- Born: Leyan Andrew Lo November 24, 1985 (age 40)
- Education: California Institute of Technology
- Known for: Former Rubik's Cube world record holder

= Leyan Lo =

American speedcuber (born 1985)

Leyan Andrew Lo (born November 24, 1985) is an American speedcuber. He held the world record for the fastest single Rubik's Cube solve with a time of 11.13 seconds. The record stood from January 14, 2006 to August 6, 2006. The record was later surpassed by Toby Mao with a time of 10.48 at the U.S. Nationals held in San Francisco, California.

Lo appeared on The Tonight Show with Jay Leno, where he solved a Rubik's Cube in 18.9 seconds. He also held the world record for the fastest blindfolded Rubik’s Cube solve a total of seven times in both the single and average categories. His fastest time achieved was 1:28.82.

In addition to his competitive skills, Lo contributed to the speedcubing community by providing instructional content on his website.

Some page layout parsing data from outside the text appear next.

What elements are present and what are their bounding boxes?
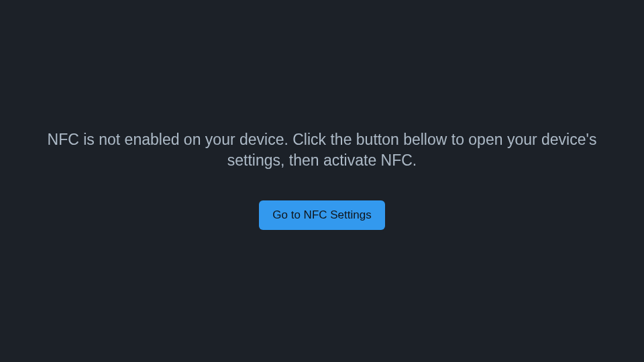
go-to-nfc-settings-button[interactable]: Go to NFC Settings (259, 200, 384, 230)
nfc-disabled-message: NFC is not enabled on your device. Click… (30, 129, 614, 171)
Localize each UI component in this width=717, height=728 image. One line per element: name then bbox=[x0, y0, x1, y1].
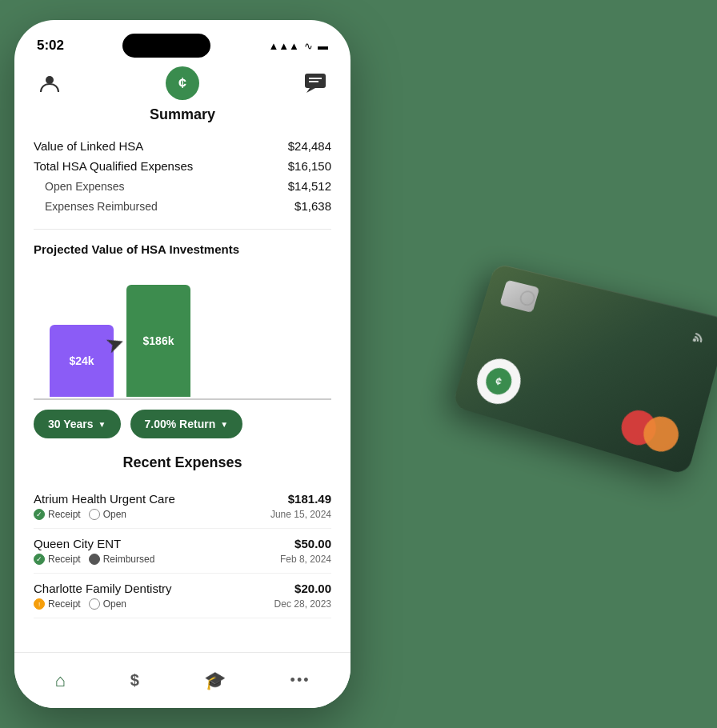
summary-row-hsa-value: Value of Linked HSA $24,484 bbox=[34, 136, 331, 156]
svg-point-0 bbox=[46, 76, 54, 84]
status-tag-1: Reimbursed bbox=[89, 554, 155, 565]
return-chevron-icon: ▼ bbox=[220, 420, 228, 429]
chart-title: Projected Value of HSA Investments bbox=[34, 242, 331, 256]
expense-date-1: Feb 8, 2024 bbox=[280, 554, 331, 565]
chart-baseline bbox=[34, 398, 331, 400]
status-label-0: Open bbox=[103, 509, 126, 520]
return-select-button[interactable]: 7.00% Return ▼ bbox=[130, 410, 243, 438]
status-tag-2: Open bbox=[89, 598, 126, 610]
summary-row-reimbursed: Expenses Reimbursed $1,638 bbox=[34, 196, 331, 216]
summary-amount-reimbursed: $1,638 bbox=[294, 199, 331, 213]
status-icons: ▲▲▲ ∿ ▬ bbox=[268, 40, 328, 52]
svg-rect-1 bbox=[305, 74, 326, 88]
svg-point-4 bbox=[692, 338, 696, 342]
education-icon: 🎓 bbox=[204, 670, 226, 691]
status-circle-icon-0 bbox=[89, 509, 100, 520]
main-content: Summary Value of Linked HSA $24,484 Tota… bbox=[14, 106, 350, 652]
bar-current: $24k ➤ bbox=[50, 325, 114, 397]
expense-tags-0: ✓ Receipt Open bbox=[34, 509, 126, 520]
credit-card: ¢ bbox=[452, 263, 717, 476]
status-filled-icon-1 bbox=[89, 554, 100, 565]
tab-expenses[interactable]: $ bbox=[118, 665, 152, 696]
card-nfc-icon bbox=[681, 327, 707, 355]
phone-frame: 5:02 ▲▲▲ ∿ ▬ ¢ bbox=[14, 20, 350, 708]
tab-bar: ⌂ $ 🎓 ••• bbox=[14, 652, 350, 708]
divider-1 bbox=[34, 229, 331, 230]
expense-amount-1: $50.00 bbox=[294, 537, 331, 550]
status-label-1: Reimbursed bbox=[103, 554, 155, 565]
tab-home[interactable]: ⌂ bbox=[42, 664, 78, 698]
years-label: 30 Years bbox=[48, 418, 94, 430]
summary-label-reimbursed: Expenses Reimbursed bbox=[45, 200, 158, 213]
receipt-tag-2: ! Receipt bbox=[34, 598, 81, 610]
expense-tags-1: ✓ Receipt Reimbursed bbox=[34, 554, 154, 565]
card-logo-circle: ¢ bbox=[471, 354, 526, 409]
chart-section: Projected Value of HSA Investments $24k … bbox=[34, 242, 331, 438]
status-bar: 5:02 ▲▲▲ ∿ ▬ bbox=[14, 20, 350, 60]
expense-item-0[interactable]: Atrium Health Urgent Care $181.49 ✓ Rece… bbox=[34, 484, 331, 529]
expenses-title: Recent Expenses bbox=[34, 454, 331, 471]
summary-row-open: Open Expenses $14,512 bbox=[34, 176, 331, 196]
receipt-check-icon-0: ✓ bbox=[34, 509, 45, 520]
status-circle-icon-2 bbox=[89, 598, 100, 610]
bar-current-label: $24k bbox=[69, 354, 94, 367]
summary-amount-hsa-value: $24,484 bbox=[288, 139, 331, 153]
card-logo-inner: ¢ bbox=[483, 365, 515, 398]
home-icon: ⌂ bbox=[54, 670, 65, 691]
expense-name-0: Atrium Health Urgent Care bbox=[34, 492, 175, 506]
receipt-tag-0: ✓ Receipt bbox=[34, 509, 81, 520]
mastercard-logo bbox=[618, 406, 683, 456]
battery-icon: ▬ bbox=[318, 40, 328, 52]
bar-group: $24k ➤ $186k bbox=[50, 285, 190, 397]
expense-amount-0: $181.49 bbox=[288, 492, 331, 506]
return-label: 7.00% Return bbox=[145, 418, 216, 430]
receipt-check-icon-1: ✓ bbox=[34, 554, 45, 565]
expense-item-1[interactable]: Queen City ENT $50.00 ✓ Receipt bbox=[34, 529, 331, 574]
expense-item-2[interactable]: Charlotte Family Dentistry $20.00 ! Rece… bbox=[34, 574, 331, 618]
status-time: 5:02 bbox=[37, 38, 64, 54]
tab-education[interactable]: 🎓 bbox=[191, 664, 238, 698]
expense-tags-2: ! Receipt Open bbox=[34, 598, 126, 610]
more-icon: ••• bbox=[290, 672, 310, 689]
summary-label-open: Open Expenses bbox=[45, 180, 125, 193]
messages-icon[interactable] bbox=[302, 70, 328, 96]
summary-label-hsa-value: Value of Linked HSA bbox=[34, 139, 143, 153]
arrow-icon: ➤ bbox=[102, 328, 128, 359]
receipt-tag-1: ✓ Receipt bbox=[34, 554, 81, 565]
years-chevron-icon: ▼ bbox=[98, 420, 106, 429]
chart-area: $24k ➤ $186k bbox=[34, 272, 331, 400]
expense-name-1: Queen City ENT bbox=[34, 537, 121, 550]
expense-date-0: June 15, 2024 bbox=[270, 509, 331, 520]
card-top bbox=[499, 280, 707, 356]
status-tag-0: Open bbox=[89, 509, 126, 520]
summary-amount-open: $14,512 bbox=[288, 179, 331, 193]
nav-bar: ¢ bbox=[14, 60, 350, 106]
receipt-label-0: Receipt bbox=[48, 509, 81, 520]
chart-buttons: 30 Years ▼ 7.00% Return ▼ bbox=[34, 410, 331, 438]
card-logo-symbol: ¢ bbox=[494, 374, 503, 388]
receipt-label-2: Receipt bbox=[48, 598, 81, 610]
summary-row-qualified: Total HSA Qualified Expenses $16,150 bbox=[34, 156, 331, 176]
bar-projected: $186k bbox=[126, 285, 190, 397]
summary-title: Summary bbox=[34, 106, 331, 123]
signal-icon: ▲▲▲ bbox=[268, 40, 299, 52]
status-label-2: Open bbox=[103, 598, 126, 610]
expenses-section: Recent Expenses Atrium Health Urgent Car… bbox=[34, 454, 331, 618]
summary-section: Summary Value of Linked HSA $24,484 Tota… bbox=[34, 106, 331, 216]
bar-projected-label: $186k bbox=[143, 334, 174, 347]
expense-name-2: Charlotte Family Dentistry bbox=[34, 582, 172, 595]
dollar-icon: $ bbox=[130, 671, 139, 690]
dynamic-island bbox=[122, 34, 210, 58]
expense-amount-2: $20.00 bbox=[294, 582, 331, 595]
summary-label-qualified: Total HSA Qualified Expenses bbox=[34, 159, 193, 173]
summary-amount-qualified: $16,150 bbox=[288, 159, 331, 173]
expense-date-2: Dec 28, 2023 bbox=[274, 598, 331, 610]
profile-icon[interactable] bbox=[37, 70, 62, 96]
wifi-icon: ∿ bbox=[304, 40, 313, 52]
tab-more[interactable]: ••• bbox=[278, 666, 323, 695]
app-logo: ¢ bbox=[166, 66, 199, 100]
years-select-button[interactable]: 30 Years ▼ bbox=[34, 410, 121, 438]
receipt-label-1: Receipt bbox=[48, 554, 81, 565]
card-bottom: ¢ bbox=[471, 354, 686, 455]
card-chip bbox=[499, 280, 539, 313]
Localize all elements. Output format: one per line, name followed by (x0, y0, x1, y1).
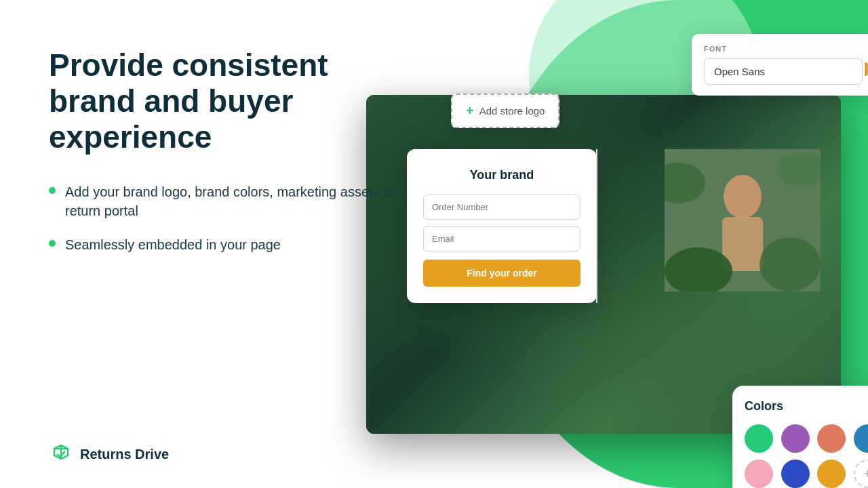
portal-divider (596, 149, 597, 303)
device-screen: Your brand Find your order (366, 95, 841, 434)
color-swatch-dark-blue[interactable] (781, 460, 810, 488)
svg-point-4 (728, 178, 757, 208)
color-swatch-coral[interactable] (817, 424, 846, 453)
left-content: Provide consistent brand and buyer exper… (49, 47, 401, 281)
add-store-logo-button[interactable]: + Add store logo (451, 94, 559, 128)
woman-silhouette (665, 149, 821, 291)
bullet-text-1: Add your brand logo, brand colors, marke… (65, 182, 401, 220)
portal-card: Your brand Find your order (407, 149, 597, 303)
colors-card: Colors + (732, 386, 868, 488)
portal-brand-title: Your brand (423, 168, 580, 182)
bullet-list: Add your brand logo, brand colors, marke… (49, 182, 401, 254)
colors-title: Colors (745, 399, 868, 413)
bullet-item-2: Seamlessly embedded in your page (49, 235, 401, 254)
returns-drive-icon (49, 442, 73, 466)
color-swatch-green[interactable] (745, 424, 773, 453)
bullet-item-1: Add your brand logo, brand colors, marke… (49, 182, 401, 220)
color-swatch-amber[interactable] (817, 460, 846, 488)
woman-photo (665, 149, 821, 291)
font-select-wrapper: Open Sans Roboto Lato Montserrat (704, 58, 863, 85)
bullet-text-2: Seamlessly embedded in your page (65, 235, 281, 254)
svg-marker-0 (865, 62, 868, 79)
add-logo-label: Add store logo (479, 105, 545, 117)
font-card: FONT Open Sans Roboto Lato Montserrat (692, 34, 868, 96)
add-color-button[interactable]: + (854, 460, 869, 488)
color-swatch-pink[interactable] (745, 460, 773, 488)
color-swatch-purple[interactable] (781, 424, 810, 453)
add-color-plus-icon: + (864, 467, 868, 481)
brand-name: Returns Drive (80, 447, 169, 462)
mockup-area: + Add store logo FONT Open Sans Roboto L… (353, 34, 868, 488)
colors-grid: + (745, 424, 868, 488)
cursor-pointer (863, 61, 868, 83)
find-order-button[interactable]: Find your order (423, 260, 580, 287)
device-frame: Your brand Find your order (366, 95, 841, 434)
svg-point-8 (760, 237, 821, 291)
brand-logo: Returns Drive (49, 442, 169, 466)
bullet-dot-2 (49, 240, 56, 247)
main-heading: Provide consistent brand and buyer exper… (49, 47, 401, 155)
order-number-input[interactable] (423, 195, 580, 220)
email-input[interactable] (423, 226, 580, 251)
bullet-dot-1 (49, 187, 56, 194)
font-label: FONT (704, 45, 863, 53)
color-swatch-blue[interactable] (854, 424, 869, 453)
font-selector[interactable]: Open Sans Roboto Lato Montserrat (704, 58, 863, 85)
plus-icon: + (466, 103, 474, 119)
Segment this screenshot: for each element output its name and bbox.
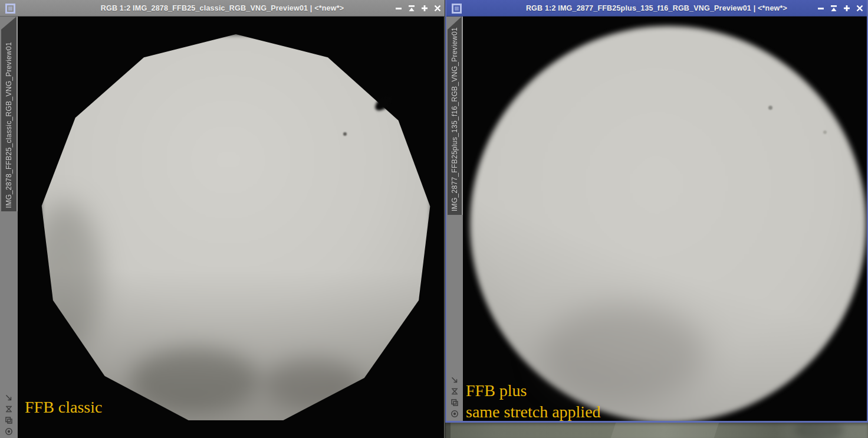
track-view-icon[interactable] [450, 409, 459, 419]
flat-field-disk [40, 34, 432, 426]
view-selector-strip: IMG_2877_FFB25plus_135_f16_RGB_VNG_Previ… [446, 17, 463, 421]
titlebar[interactable]: RGB 1:2 IMG_2877_FFB25plus_135_f16_RGB_V… [446, 0, 867, 17]
preview-tab[interactable]: IMG_2878_FFB25_classic_RGB_VNG_Preview01 [1, 17, 17, 211]
selection-frame-icon[interactable] [450, 387, 459, 396]
image-canvas-ffb-plus[interactable]: FFB plus same stretch applied [463, 17, 867, 421]
minimize-button[interactable] [394, 4, 403, 13]
fit-view-icon[interactable] [4, 393, 14, 403]
window-title: RGB 1:2 IMG_2877_FFB25plus_135_f16_RGB_V… [446, 4, 867, 12]
workspace-background [445, 423, 868, 438]
close-button[interactable] [433, 4, 442, 13]
window-menu-icon[interactable] [452, 4, 462, 14]
titlebar-buttons [394, 0, 442, 17]
view-selector-strip: IMG_2878_FFB25_classic_RGB_VNG_Preview01 [0, 17, 18, 438]
preview-tab-label: IMG_2878_FFB25_classic_RGB_VNG_Preview01 [5, 42, 13, 208]
titlebar-buttons [816, 0, 864, 17]
side-toolbar [450, 375, 459, 419]
window-menu-icon[interactable] [5, 4, 15, 14]
image-window-ffb-plus: RGB 1:2 IMG_2877_FFB25plus_135_f16_RGB_V… [445, 0, 868, 423]
side-toolbar [4, 393, 14, 436]
flat-field-disk [470, 26, 866, 421]
workspace-shadow [794, 423, 844, 438]
vignette-shade [470, 26, 866, 421]
track-view-icon[interactable] [4, 427, 14, 436]
shade-button[interactable] [829, 4, 839, 13]
dust-speck [343, 132, 347, 136]
dust-speck [768, 106, 772, 110]
zoom-button[interactable] [420, 4, 429, 13]
annotation-text: FFB classic [25, 397, 102, 418]
annotation-text-line2: same stretch applied [466, 401, 601, 421]
close-button[interactable] [855, 4, 864, 13]
image-window-ffb-classic: RGB 1:2 IMG_2878_FFB25_classic_RGB_VNG_P… [0, 0, 445, 438]
workspace-shadow [445, 423, 451, 438]
preview-tab-label: IMG_2877_FFB25plus_135_f16_RGB_VNG_Previ… [451, 27, 459, 211]
workspace-highlight [611, 423, 719, 438]
image-canvas-ffb-classic[interactable]: FFB classic [18, 17, 444, 438]
pixinsight-workspace: RGB 1:2 IMG_2878_FFB25_classic_RGB_VNG_P… [0, 0, 868, 438]
selection-frame-icon[interactable] [4, 404, 14, 414]
minimize-button[interactable] [816, 4, 826, 13]
titlebar[interactable]: RGB 1:2 IMG_2878_FFB25_classic_RGB_VNG_P… [0, 0, 445, 17]
dust-speck [823, 130, 827, 134]
duplicate-view-icon[interactable] [4, 416, 14, 425]
vignette-shade [40, 34, 432, 426]
annotation-text-line1: FFB plus [466, 380, 527, 401]
duplicate-view-icon[interactable] [450, 398, 459, 407]
shade-button[interactable] [407, 4, 416, 13]
window-title: RGB 1:2 IMG_2878_FFB25_classic_RGB_VNG_P… [0, 4, 445, 12]
zoom-button[interactable] [842, 4, 851, 13]
preview-tab[interactable]: IMG_2877_FFB25plus_135_f16_RGB_VNG_Previ… [448, 17, 462, 215]
fit-view-icon[interactable] [450, 375, 459, 385]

The site includes methods for solving the Rubik’s Cube for beginners, as well as techniques for speedcubing and blindfold cubing, complete with algorithms and diagrammatic explanations.

Lo earned a Bachelor of Science degree in Physics from the California Institute of Technology in June 2007. In 2011, he was selected to perform on the violin as part of the YouTube Symphony Orchestra.